Linda Leaming – A Field Guide to Happiness

fieldguidetohappinessIn A Field Guide to Happiness Linda Leaming shares 22 things she learned in in Bhutan about living, loving, and waking up. Linda first traveled to Bhutan in 1994, and moved from Nashville, Tennessee to Bhutan 3 years later to teach English to children. Bhutan, famous for its King’s emphasis on Gross National Happiness instead of Gross National Product, is compared to the U.S. Linda had to let lose of almost everything, her goods in the U.S. home when moving, her 2 suitcases of luggage on her way to Bhutan, her culture, language, friends and family.

As resources and choices are limited, Leaming learned to live with less, live and let live animals, drink tea a lot and get used to a pace, mindfulness and peace unparalleled back home in the States. Her visits with her husband to family in the U.S. in the past years confronted both with the stress, sweets, politics and individualism way of life.
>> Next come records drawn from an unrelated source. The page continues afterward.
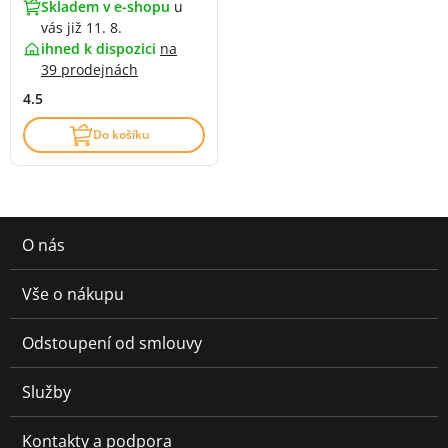
Skladem v e-shopu
u
vás již 11. 8.
ihned k dispozici
na
39 prodejnách
4.5
Do košíku
O nás
Vše o nákupu
Odstoupení od smlouvy
Služby
Kontakty a podpora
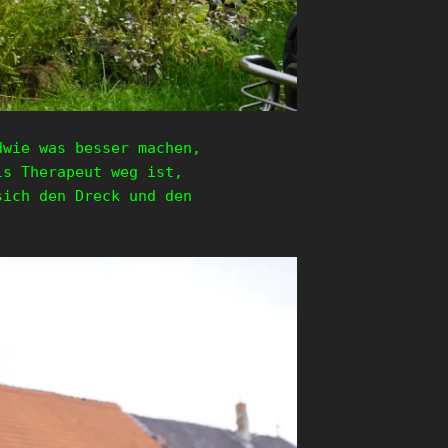
dwie was besser machen,
ls Therapeut weg ist,
sich den Dreck und den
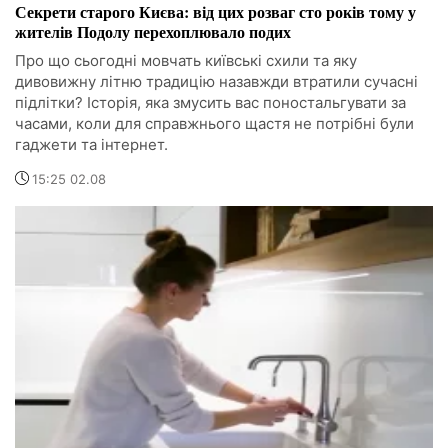
Секрети старого Києва: від цих розваг сто років тому у
жителів Подолу перехоплювало подих
Про що сьогодні мовчать київські схили та яку
дивовижну літню традицію назавжди втратили сучасні
підлітки? Історія, яка змусить вас поностальгувати за
часами, коли для справжнього щастя не потрібні були
гаджети та інтернет.
15:25 02.08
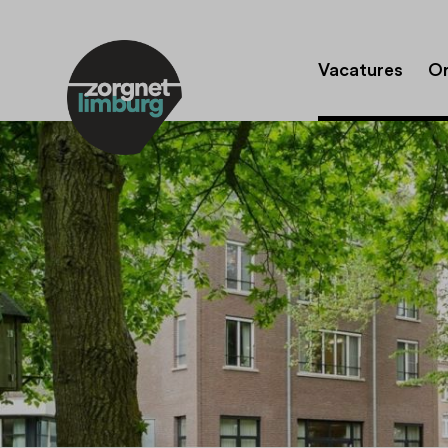
Vacatures
Or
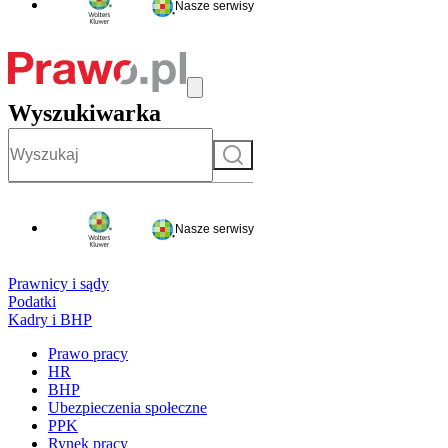
Nasze serwisy
Wyszukiwarka
Szukaj
Nasze serwisy
Prawnicy i sądy
Podatki
Kadry i BHP
Prawo pracy
HR
BHP
Ubezpieczenia społeczne
PPK
Rynek pracy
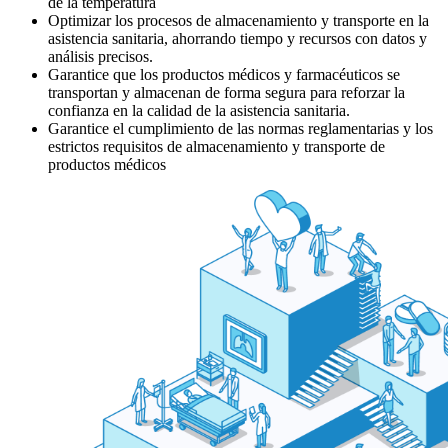
de la temperatura
Optimizar los procesos de almacenamiento y transporte en la
asistencia sanitaria, ahorrando tiempo y recursos con datos y
análisis precisos.
Garantice que los productos médicos y farmacéuticos se
transportan y almacenan de forma segura para reforzar la
confianza en la calidad de la asistencia sanitaria.
Garantice el cumplimiento de las normas reglamentarias y los
estrictos requisitos de almacenamiento y transporte de
productos médicos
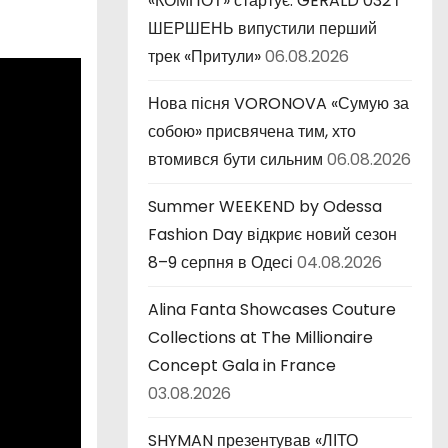
«КОМПОТ» стартує: GERALD 032 і
ШЕРШЕНЬ випустили перший
трек «Притули»
06.08.2026
Нова пісня VORONOVA «Сумую за
собою» присвячена тим, хто
втомився бути сильним
06.08.2026
Summer WEEKEND by Odessa
Fashion Day відкриє новий сезон
8–9 серпня в Одесі
04.08.2026
Alina Fanta Showcases Couture
Collections at The Millionaire
Concept Gala in France
03.08.2026
SHYMAN презентував «ЛІТО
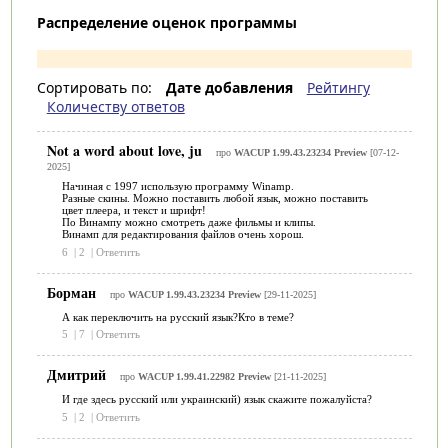
Распределение оценок программы
Сортировать по:
Дате добавления
Рейтингу
Количеству ответов
Not a word about love, ju
про
WACUP 1.99.43.23234 Preview
[07-12-
2025]
Начиная с 1997 использую программу Winamp.
Разные скины. Можно поставить любой язык, можно поставить
цвет плеера, и текст и шрифт!
По Винампу можно смотреть даже фильмы и клипы.
Винамп для редактирования файлов очень хорош.
6
|
2
|
Ответить
Борман
про
WACUP 1.99.43.23234 Preview
[29-11-2025]
А как переключить на русский язык?Кто в теме?
5
|
7
|
Ответить
Дмитрий
про
WACUP 1.99.41.22982 Preview
[21-11-2025]
И где здесь русский или украинский) язык скажите пожалуйста?
5
|
2
|
Ответить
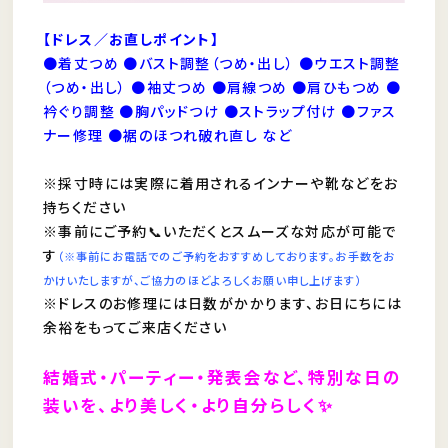
【ドレス／お直しポイント】
●着丈つめ ●バスト調整（つめ・出し） ●ウエスト調整
（つめ・出し） ●袖丈つめ ●肩線つめ ●肩ひもつめ ●
衿ぐり調整 ●胸パッドつけ ●ストラップ付け ●ファス
ナー修理 ●裾のほつれ破れ直し など
※採寸時には実際に着用されるインナーや靴などをお
持ちください
※事前にご予約📞いただくとスムーズな対応が可能で
す
（※事前にお電話でのご予約をおすすめしております。お手数をお
かけいたしますが、ご協力のほどよろしくお願い申し上げます）
※ドレスのお修理には日数がかかります、お日にちには
余裕をもってご来店ください
結婚式・パーティー・発表会など、特別な日の
装いを、より美しく・より自分らしく✨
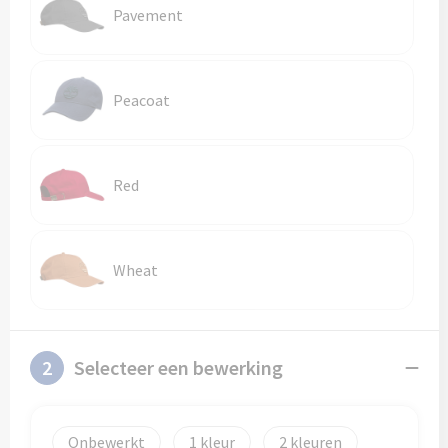
Pavement
Peacoat
Red
Wheat
2
Selecteer een bewerking
Onbewerkt
1
2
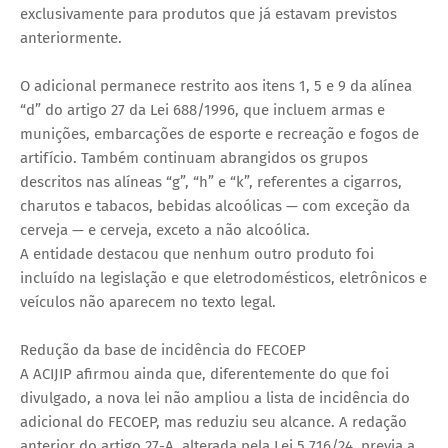
exclusivamente para produtos que já estavam previstos
anteriormente.
O adicional permanece restrito aos itens 1, 5 e 9 da alínea
“d” do artigo 27 da Lei 688/1996, que incluem armas e
munições, embarcações de esporte e recreação e fogos de
artifício. Também continuam abrangidos os grupos
descritos nas alíneas “g”, “h” e “k”, referentes a cigarros,
charutos e tabacos, bebidas alcoólicas — com exceção da
cerveja — e cerveja, exceto a não alcoólica.
A entidade destacou que nenhum outro produto foi
incluído na legislação e que eletrodomésticos, eletrônicos e
veículos não aparecem no texto legal.
Redução da base de incidência do FECOEP
A ACIJIP afirmou ainda que, diferentemente do que foi
divulgado, a nova lei não ampliou a lista de incidência do
adicional do FECOEP, mas reduziu seu alcance. A redação
anterior do artigo 27-A, alterada pela Lei 5.716/24, previa a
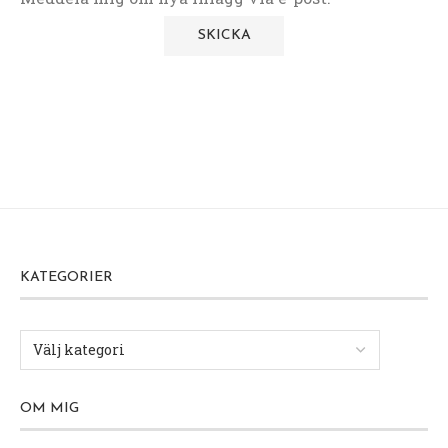
KATEGORIER
OM MIG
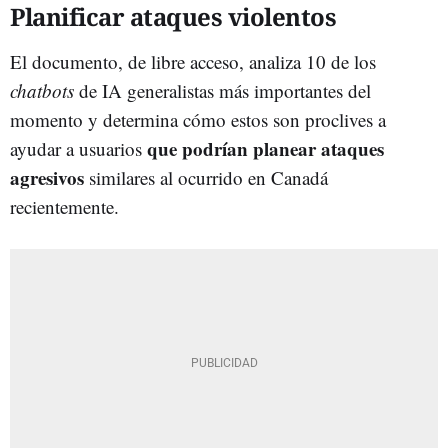
Planificar ataques violentos
El documento, de libre acceso, analiza 10 de los
chatbots
de IA generalistas más importantes del
momento y determina cómo estos son proclives a
que podrían planear ataques
ayudar a usuarios
agresivos
similares al ocurrido en Canadá
recientemente.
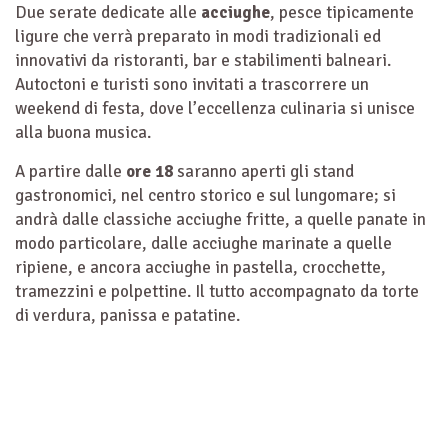
Due serate dedicate alle
acciughe
, pesce tipicamente
ligure che verrà preparato in modi tradizionali ed
innovativi da ristoranti, bar e stabilimenti balneari.
Autoctoni e turisti sono invitati a trascorrere un
weekend di festa, dove l’eccellenza culinaria si unisce
alla buona musica.
A partire dalle
ore 18
saranno aperti gli stand
gastronomici, nel centro storico e sul lungomare; si
andrà dalle classiche acciughe fritte, a quelle panate in
modo particolare, dalle acciughe marinate a quelle
ripiene, e ancora acciughe in pastella, crocchette,
tramezzini e polpettine. Il tutto accompagnato da torte
di verdura, panissa e patatine.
The thin air up in the Himalayas forced her to breathe more consciously. Having to send their own child to an Indian school meant dependency on others. The omnipresent Tantric Budhhism captured Leaming as well. She’s happy to share from this religion and its Four Noble Truths as well, deeply convinced of the life-changing effects of understanding these. Some history and narrated views on nature, language lessons, lots of humor and personal memoirs gives this well-written field guide added value compared to another self-help guide or step-by-step plan for instant happiness.

About the author

Linda Leaming first traveled to Bhutan in 1994, and moved there three years later. This tiny Buddhist country hidden away in the Himalayas is a very happy place for many. Its king believes in Gross National Happiness instead of Gross National Product. Leaming writes about her life in Bhutan and how she learned to live more simply, how she laughs at herself instead of getting mad at others, and how she slows down to look for magic– because it’s everywhere. In Bhutan, she’s known for using a salad spinner instead of a washing machine, and her village man makeovers.

Her writing has appeared in Ladies’ Home Journal, Huffington Post, Mandala, Guardian UK, A Woman’s Asia (Travelers’ Tales, 2005), and many other publications. Eric Weiner included her in his 2008 bestseller, The Geography of Bliss. Originally from Nashville, she has an M.F.A. in fiction from the University of Arizona, and she regularly speaks about Bhutan at colleges, churches, seminars, and book groups. She is married to the renowned Bhutanese thanka painter, Phurba Namgay. Interview and pictures of the couple can be found at speakingofchina.com.

I received a review copy of this book from Hay House Publishing through Netgalley without any other obligations than to read and share my personal review.